With such a polarizing prism 33, however, the intensities of the three separated lights can be controlled according to the thickness of the optical rotator. Therefore, if the intensities of the separated lights are made equal, the intensities of the respective output light beams are 33% of the intensities of the incident light. On the other hand, in the conventional polarizing prism as shown in FIG. 13, the intensity of the ordinary ray and the extraordinary ray is 25% of the incident ray, whereas in the case of the above embodiment, the intensity of these output rays is increased by about 33%. can do. Therefore, it is possible to reproduce optical information by using a relatively inexpensive laser diode and reduce the cost of the entire apparatus. Further, it is not necessary to dispose such a polarization prism 33 inclined with respect to the optical axis, and since the optical rotator 32 is integrated with the polarization prism 33 itself, positioning is easy and compact. Further, since the optical rotator 32 itself has a flat shape, it is possible to obtain a desired thickness with high accuracy by using an ordinary polishing apparatus. For example, the optical rotator 32 is cut slightly thicker than the desired thickness and then polished to obtain an accurate parallelism. A high-quality optical rotator having a desired thickness on a plane can be easily obtained. In addition, such a polarization prism 33
Since each of the right-angle prisms 31 may be cut out at the same angle with respect to the crystal axis of the birefringent crystal, it is easy to assemble, and the characteristic of the optical path is symmetrical with respect to the input / output light when used. There is an advantage that the direction is not limited.
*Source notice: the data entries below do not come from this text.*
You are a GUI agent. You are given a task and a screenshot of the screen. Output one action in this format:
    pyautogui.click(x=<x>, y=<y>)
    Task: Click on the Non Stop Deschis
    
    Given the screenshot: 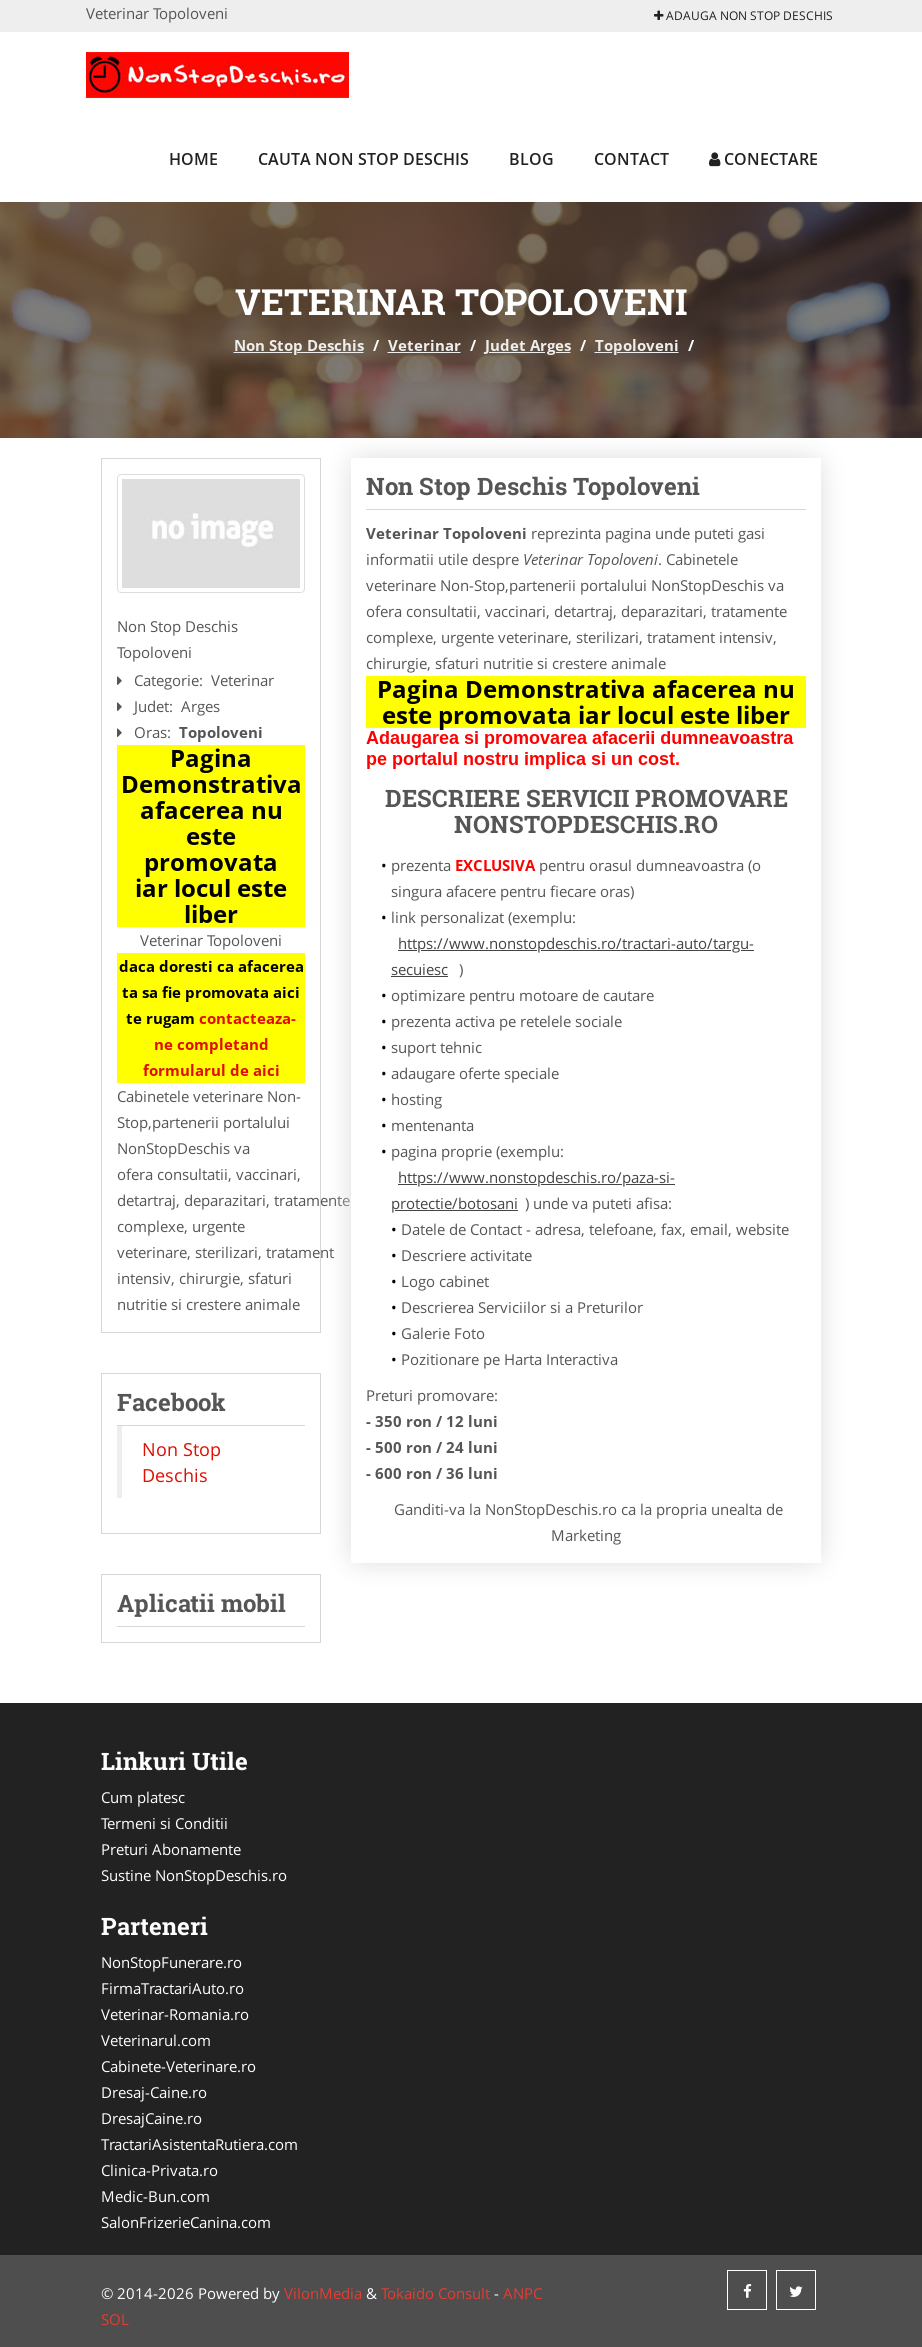 What is the action you would take?
    pyautogui.click(x=299, y=345)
Therefore, for example, the volume of the optical system in an optical device such as an optical disk device can be made compact, the optical characteristics are good, and moreover, it is suitable for mass production and the cost can be reduced.

[0011]

As described above in detail, according to the present invention, it is possible to provide a polarizing prism having a small volume, good characteristics and suitable for mass production.

[0012]

[Brief description of drawings]

FIG. 1 is a perspective view showing an embodiment of the present invention.

FIG. 2 is a side view illustrating the operation of the polarization prism of the present invention.
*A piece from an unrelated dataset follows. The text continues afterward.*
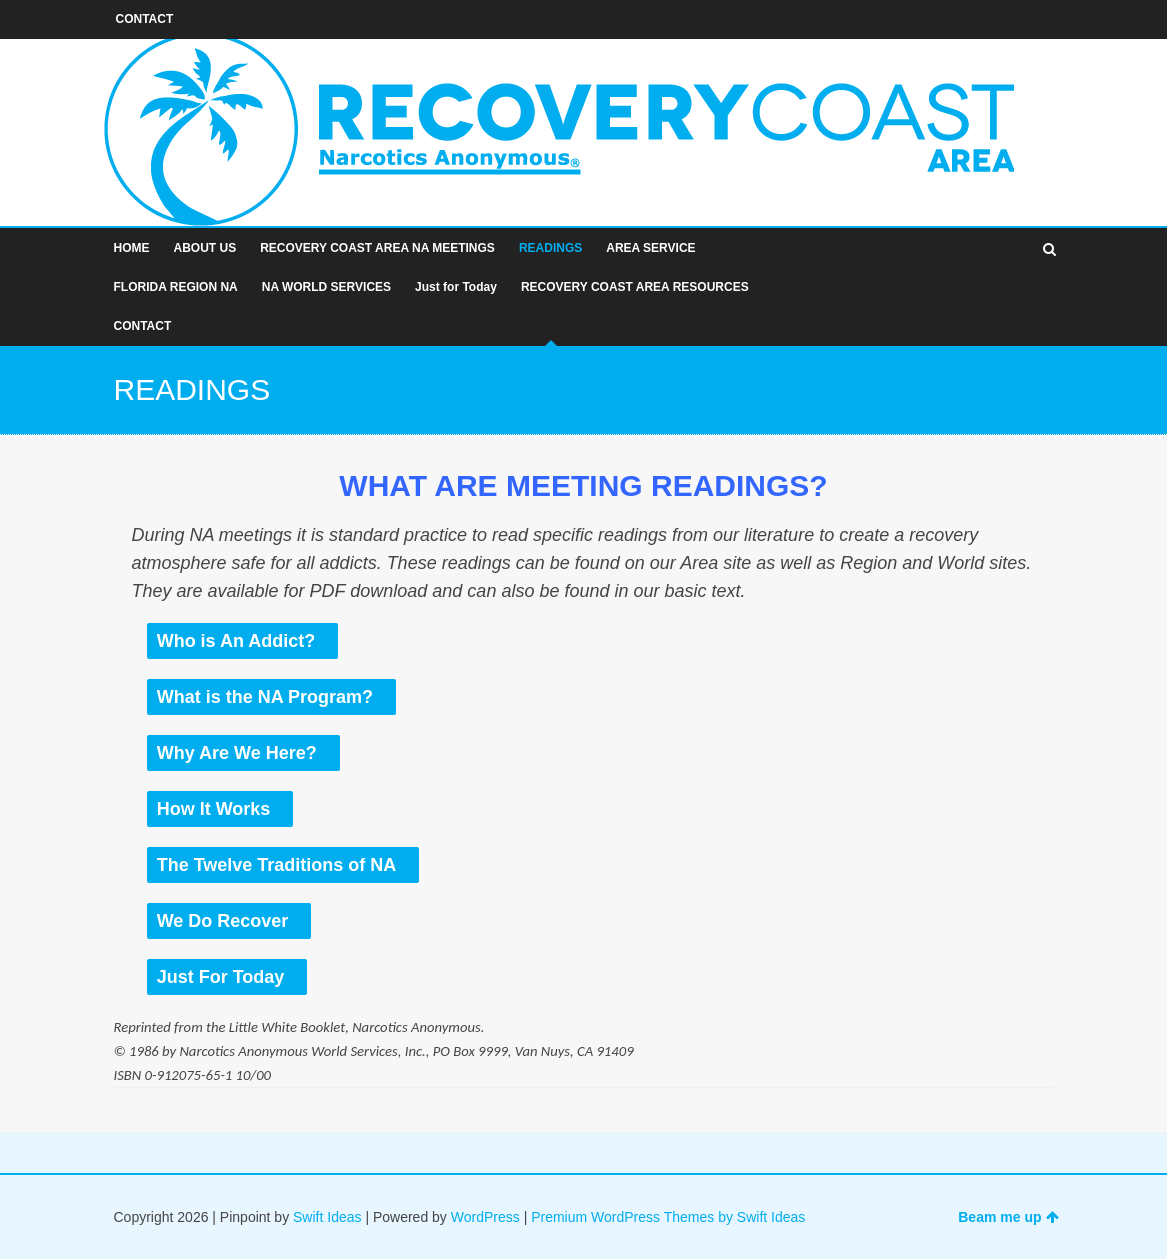 This screenshot has width=1167, height=1259. What do you see at coordinates (176, 287) in the screenshot?
I see `FLORIDA REGION NA` at bounding box center [176, 287].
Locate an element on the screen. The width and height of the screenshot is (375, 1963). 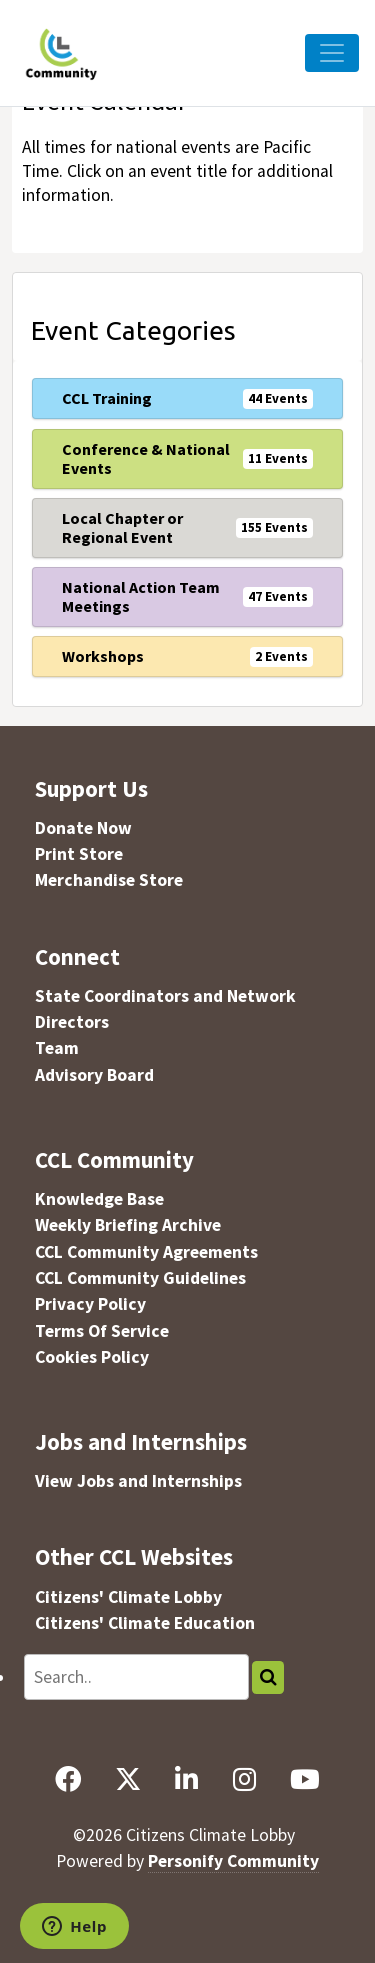 [Facebook] is located at coordinates (67, 1779).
3 (a), (b) and (c) are diagrams showing the relationship between the optical axis of the crystal of each polarization plane of the polarization prism of the present invention and the polarization direction of a light beam.
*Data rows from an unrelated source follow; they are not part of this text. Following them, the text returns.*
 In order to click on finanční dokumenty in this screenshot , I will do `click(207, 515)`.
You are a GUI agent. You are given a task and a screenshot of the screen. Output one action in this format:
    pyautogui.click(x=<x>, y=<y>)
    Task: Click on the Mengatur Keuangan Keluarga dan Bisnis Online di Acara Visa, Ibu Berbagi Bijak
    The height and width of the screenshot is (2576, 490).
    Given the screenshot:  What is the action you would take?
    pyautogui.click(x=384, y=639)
FIG. 4 is a block diagram showing an outline of an optical device using the polarizing prism of the present invention.

FIG. 5 is a plan view for explaining cutting out of a conventional Wollaston prism from an artificial crystal of a Y rod.

FIG. 6 is a side view for explaining cutting out of a conventional Wollaston prism from an artificial quartz crystal of a Y rod.

FIG. 7 is a side view for explaining the operation of the conventional Wollaston prism.

FIG. 8 is a diagram showing a polarization plane of a conventional Wollaston prism.

FIG. 9 is a block diagram showing an example of an outline of an optical device using a conventional Wollaston prism.

FIG. 10 is a block diagram showing another example of the outline of an optical device using a conventional Wollaston prism.

FIG. 11 is a side view showing still another example of a conventional Wollaston prism.

12 is a diagram showing a polarization plane of the Wollaston prism shown in FIG.

13 is a block diagram showing an outline of an optical instrument using the Wollaston prism shown in FIG.

[Explanation of symbols]

 31 Right angle prism 32 Optical rotator 33 Polarizing prism

Claims (2)

[Claims] 1. A birefringent prism in which first and second prisms made of a birefringent crystal are cemented, wherein a polarization rotator is interposed between the cemented surfaces of the first and second prisms. apparatus. 2. A polarizing prism device according to claim 1, wherein the optical axis of the crystal of the optical rotator is arranged parallel to the incident light.